40 Years After the Release of the Scorpions' Taken by Force, Guitarist Uli Jon Roth Looks Back at the Making of That Classic Album and Explains What Caused Him to Leave the Group Just as It Was Poised for Worldwide Superstardom.
IT FELT LIKE THE END OF AN ERA,” says Uli Jon Roth, talking about the three shows he played with the Scorpions at Nakano Plaza Sun Hall in Tokyo, Japan, in April 1978. And indeed it was. Shortly after those dates—from which were culled the performances that comprise the definitive Scorpions live document, Tokyo Tapes—Roth left the German hard rockers to step out on his own. By that point, he and the band had released four albums (plus one prior to Roth’s joining) of ferocious, riffy hard rock, all of it shot through with Uli’s virtuosic, classical-music-influenced shredding, and gained a substantial following throughout Europe and Asia. After Roth’s exit, he and the Scorpions followed very divergent paths—the guitarist explored Hendrix-y psychedelic rock with his own Electric Sun project and spent years immersing himself in classical and symphonic composition, while the Scorpions rode a more mainstream hard rock and heavy metal sound to global superstardom.

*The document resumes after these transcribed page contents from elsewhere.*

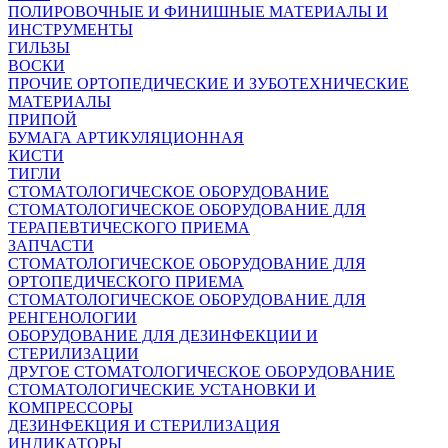
ПОЛИРОВОЧНЫЕ И ФИНИШНЫЕ МАТЕРИАЛЫ И
ИНСТРУМЕНТЫ
ГИЛЬЗЫ
ВОСКИ
ПРОЧИЕ ОРТОПЕДИЧЕСКИЕ И ЗУБОТЕХНИЧЕСКИЕ
МАТЕРИАЛЫ
ПРИПОЙ
БУМАГА АРТИКУЛЯЦИОННАЯ
КИСТИ
ТИГЛИ
СТОМАТОЛОГИЧЕСКОЕ ОБОРУДОВАНИЕ
СТОМАТОЛОГИЧЕСКОЕ ОБОРУДОВАНИЕ ДЛЯ
ТЕРАПЕВТИЧЕСКОГО ПРИЕМА
ЗАПЧАСТИ
СТОМАТОЛОГИЧЕСКОЕ ОБОРУДОВАНИЕ ДЛЯ
ОРТОПЕДИЧЕСКОГО ПРИЕМА
СТОМАТОЛОГИЧЕСКОЕ ОБОРУДОВАНИЕ ДЛЯ
РЕНГЕНОЛОГИИ
ОБОРУДОВАНИЕ ДЛЯ ДЕЗИНФЕКЦИИ И
СТЕРИЛИЗАЦИИ
ДРУГОЕ СТОМАТОЛОГИЧЕСКОЕ ОБОРУДОВАНИЕ
СТОМАТОЛОГИЧЕСКИЕ УСТАНОВКИ И
КОМПРЕССОРЫ
ДЕЗИНФЕКЦИЯ И СТЕРИЛИЗАЦИЯ
ИНДИКАТОРЫ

More recently, however, Roth has come back around to his Scorpions past, first with his 2015 album, Scorpions Revisited, and now with the live set Tokyo Tapes Revisited. For the new package, which has been released in a variety of configurations ranging from a 2-CD/DVD offering to a super deluxe limited edition box set boasting eight discs (CD and Blu-ray), four vinyl albums, an 80-page hardcover book and other goodies, Roth returned to the very place where the original Tokyo Tapes was recorded—Japan’s Nakano Hall. As for how it felt to go back to the venue that, in his words, hosted the Scorpions “at the peak of our live powers together”? “It felt good,” the guitarist, now 62, says. “I walked in, and it was the same place. But of course it was also different…because it was almost 40 years on!”